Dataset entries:

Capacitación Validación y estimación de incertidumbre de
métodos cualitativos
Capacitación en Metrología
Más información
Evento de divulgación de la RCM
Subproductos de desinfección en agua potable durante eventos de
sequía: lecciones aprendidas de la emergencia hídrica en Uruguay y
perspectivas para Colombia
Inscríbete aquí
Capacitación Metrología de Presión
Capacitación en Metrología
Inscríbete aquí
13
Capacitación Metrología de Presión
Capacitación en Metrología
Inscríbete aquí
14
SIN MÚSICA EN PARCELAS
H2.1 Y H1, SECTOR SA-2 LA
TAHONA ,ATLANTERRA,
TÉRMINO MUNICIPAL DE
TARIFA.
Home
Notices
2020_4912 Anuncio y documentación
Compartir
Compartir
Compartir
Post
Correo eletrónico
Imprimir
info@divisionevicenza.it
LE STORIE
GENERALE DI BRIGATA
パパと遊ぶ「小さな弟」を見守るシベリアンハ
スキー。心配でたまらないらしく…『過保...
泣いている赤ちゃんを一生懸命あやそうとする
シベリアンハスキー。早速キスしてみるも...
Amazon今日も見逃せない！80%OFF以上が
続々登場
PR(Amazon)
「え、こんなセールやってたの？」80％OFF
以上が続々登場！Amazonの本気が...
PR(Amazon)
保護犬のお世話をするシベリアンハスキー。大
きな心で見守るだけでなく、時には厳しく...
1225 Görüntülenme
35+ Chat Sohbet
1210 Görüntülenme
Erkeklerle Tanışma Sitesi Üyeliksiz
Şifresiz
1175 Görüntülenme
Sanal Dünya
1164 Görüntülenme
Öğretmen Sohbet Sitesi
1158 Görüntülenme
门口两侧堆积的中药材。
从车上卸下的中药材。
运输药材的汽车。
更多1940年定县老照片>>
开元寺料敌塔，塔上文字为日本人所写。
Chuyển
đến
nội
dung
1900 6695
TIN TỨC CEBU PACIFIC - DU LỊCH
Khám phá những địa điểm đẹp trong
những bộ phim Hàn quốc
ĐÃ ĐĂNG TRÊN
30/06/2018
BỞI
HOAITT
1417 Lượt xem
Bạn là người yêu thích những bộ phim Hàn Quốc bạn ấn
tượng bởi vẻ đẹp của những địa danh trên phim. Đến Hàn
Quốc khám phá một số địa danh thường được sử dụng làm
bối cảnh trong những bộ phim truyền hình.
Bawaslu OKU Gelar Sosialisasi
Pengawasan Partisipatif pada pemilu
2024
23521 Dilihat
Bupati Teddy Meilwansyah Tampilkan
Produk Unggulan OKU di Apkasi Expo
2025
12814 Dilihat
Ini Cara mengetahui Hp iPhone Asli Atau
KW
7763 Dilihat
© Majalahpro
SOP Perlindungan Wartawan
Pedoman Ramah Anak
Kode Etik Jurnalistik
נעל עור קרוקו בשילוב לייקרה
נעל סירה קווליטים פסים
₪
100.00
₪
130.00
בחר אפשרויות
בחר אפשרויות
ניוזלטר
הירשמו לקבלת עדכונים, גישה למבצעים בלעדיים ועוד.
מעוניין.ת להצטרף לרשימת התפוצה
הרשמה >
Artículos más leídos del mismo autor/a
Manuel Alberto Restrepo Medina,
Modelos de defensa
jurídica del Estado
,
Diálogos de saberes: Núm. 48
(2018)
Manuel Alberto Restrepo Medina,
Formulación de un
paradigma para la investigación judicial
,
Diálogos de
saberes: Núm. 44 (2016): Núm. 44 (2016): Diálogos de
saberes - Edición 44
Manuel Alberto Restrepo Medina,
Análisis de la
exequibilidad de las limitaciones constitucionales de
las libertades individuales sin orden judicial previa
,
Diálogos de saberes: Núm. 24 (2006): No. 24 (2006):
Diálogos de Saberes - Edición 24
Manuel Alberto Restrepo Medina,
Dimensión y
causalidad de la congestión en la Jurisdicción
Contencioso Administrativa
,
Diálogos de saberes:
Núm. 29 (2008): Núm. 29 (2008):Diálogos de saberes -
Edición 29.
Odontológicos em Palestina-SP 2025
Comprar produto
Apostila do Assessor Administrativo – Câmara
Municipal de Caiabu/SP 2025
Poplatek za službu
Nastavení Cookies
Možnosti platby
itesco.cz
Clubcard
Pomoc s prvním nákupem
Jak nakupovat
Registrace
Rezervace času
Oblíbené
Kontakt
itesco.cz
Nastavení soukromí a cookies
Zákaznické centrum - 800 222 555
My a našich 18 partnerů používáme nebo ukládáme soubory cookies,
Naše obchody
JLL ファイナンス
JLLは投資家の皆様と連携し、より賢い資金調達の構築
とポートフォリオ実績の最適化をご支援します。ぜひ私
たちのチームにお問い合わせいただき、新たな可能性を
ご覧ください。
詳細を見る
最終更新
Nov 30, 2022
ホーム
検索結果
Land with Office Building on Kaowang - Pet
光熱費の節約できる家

Your goal
Copy the entries word for word. Leave nothing out.

Written response
Capacitación Validación y estimación de incertidumbre de
métodos cualitativos
Capacitación en Metrología
Más información
Evento de divulgación de la RCM
Subproductos de desinfección en agua potable durante eventos de
sequía: lecciones aprendidas de la emergencia hídrica en Uruguay y
perspectivas para Colombia
Inscríbete aquí
Capacitación Metrología de Presión
Capacitación en Metrología
Inscríbete aquí
13
Capacitación Metrología de Presión
Capacitación en Metrología
Inscríbete aquí
14
SIN MÚSICA EN PARCELAS
H2.1 Y H1, SECTOR SA-2 LA
TAHONA ,ATLANTERRA,
TÉRMINO MUNICIPAL DE
TARIFA.
Home
Notices
2020_4912 Anuncio y documentación
Compartir
Compartir
Compartir
Post
Correo eletrónico
Imprimir
info@divisionevicenza.it
LE STORIE
GENERALE DI BRIGATA
パパと遊ぶ「小さな弟」を見守るシベリアンハ
スキー。心配でたまらないらしく…『過保...
泣いている赤ちゃんを一生懸命あやそうとする
シベリアンハスキー。早速キスしてみるも...
Amazon今日も見逃せない！80%OFF以上が
続々登場
PR(Amazon)
「え、こんなセールやってたの？」80％OFF
以上が続々登場！Amazonの本気が...
PR(Amazon)
保護犬のお世話をするシベリアンハスキー。大
きな心で見守るだけでなく、時には厳しく...
1225 Görüntülenme
35+ Chat Sohbet
1210 Görüntülenme
Erkeklerle Tanışma Sitesi Üyeliksiz
Şifresiz
1175 Görüntülenme
Sanal Dünya
1164 Görüntülenme
Öğretmen Sohbet Sitesi
1158 Görüntülenme
门口两侧堆积的中药材。
从车上卸下的中药材。
运输药材的汽车。
更多1940年定县老照片>>
开元寺料敌塔，塔上文字为日本人所写。
Chuyển
đến
nội
dung
1900 6695
TIN TỨC CEBU PACIFIC - DU LỊCH
Khám phá những địa điểm đẹp trong
những bộ phim Hàn quốc
ĐÃ ĐĂNG TRÊN
30/06/2018
BỞI
HOAITT
1417 Lượt xem
Bạn là người yêu thích những bộ phim Hàn Quốc bạn ấn
tượng bởi vẻ đẹp của những địa danh trên phim. Đến Hàn
Quốc khám phá một số địa danh thường được sử dụng làm
bối cảnh trong những bộ phim truyền hình.
Bawaslu OKU Gelar Sosialisasi
Pengawasan Partisipatif pada pemilu
2024
23521 Dilihat
Bupati Teddy Meilwansyah Tampilkan
Produk Unggulan OKU di Apkasi Expo
2025
12814 Dilihat
Ini Cara mengetahui Hp iPhone Asli Atau
KW
7763 Dilihat
© Majalahpro
SOP Perlindungan Wartawan
Pedoman Ramah Anak
Kode Etik Jurnalistik
נעל עור קרוקו בשילוב לייקרה
נעל סירה קווליטים פסים
₪
100.00
₪
130.00
בחר אפשרויות
בחר אפשרויות
ניוזלטר
הירשמו לקבלת עדכונים, גישה למבצעים בלעדיים ועוד.
מעוניין.ת להצטרף לרשימת התפוצה
הרשמה >
Artículos más leídos del mismo autor/a
Manuel Alberto Restrepo Medina,
Modelos de defensa
jurídica del Estado
,
Diálogos de saberes: Núm. 48
(2018)
Manuel Alberto Restrepo Medina,
Formulación de un
paradigma para la investigación judicial
,
Diálogos de
saberes: Núm. 44 (2016): Núm. 44 (2016): Diálogos de
saberes - Edición 44
Manuel Alberto Restrepo Medina,
Análisis de la
exequibilidad de las limitaciones constitucionales de
las libertades individuales sin orden judicial previa
,
Diálogos de saberes: Núm. 24 (2006): No. 24 (2006):
Diálogos de Saberes - Edición 24
Manuel Alberto Restrepo Medina,
Dimensión y
causalidad de la congestión en la Jurisdicción
Contencioso Administrativa
,
Diálogos de saberes:
Núm. 29 (2008): Núm. 29 (2008):Diálogos de saberes -
Edición 29.
Odontológicos em Palestina-SP 2025
Comprar produto
Apostila do Assessor Administrativo – Câmara
Municipal de Caiabu/SP 2025
Poplatek za službu
Nastavení Cookies
Možnosti platby
itesco.cz
Clubcard
Pomoc s prvním nákupem
Jak nakupovat
Registrace
Rezervace času
Oblíbené
Kontakt
itesco.cz
Nastavení soukromí a cookies
Zákaznické centrum - 800 222 555
My a našich 18 partnerů používáme nebo ukládáme soubory cookies,
Naše obchody
JLL ファイナンス
JLLは投資家の皆様と連携し、より賢い資金調達の構築
とポートフォリオ実績の最適化をご支援します。ぜひ私
たちのチームにお問い合わせいただき、新たな可能性を
ご覧ください。
詳細を見る
最終更新
Nov 30, 2022
ホーム
検索結果
Land with Office Building on Kaowang - Pet
光熱費の節約できる家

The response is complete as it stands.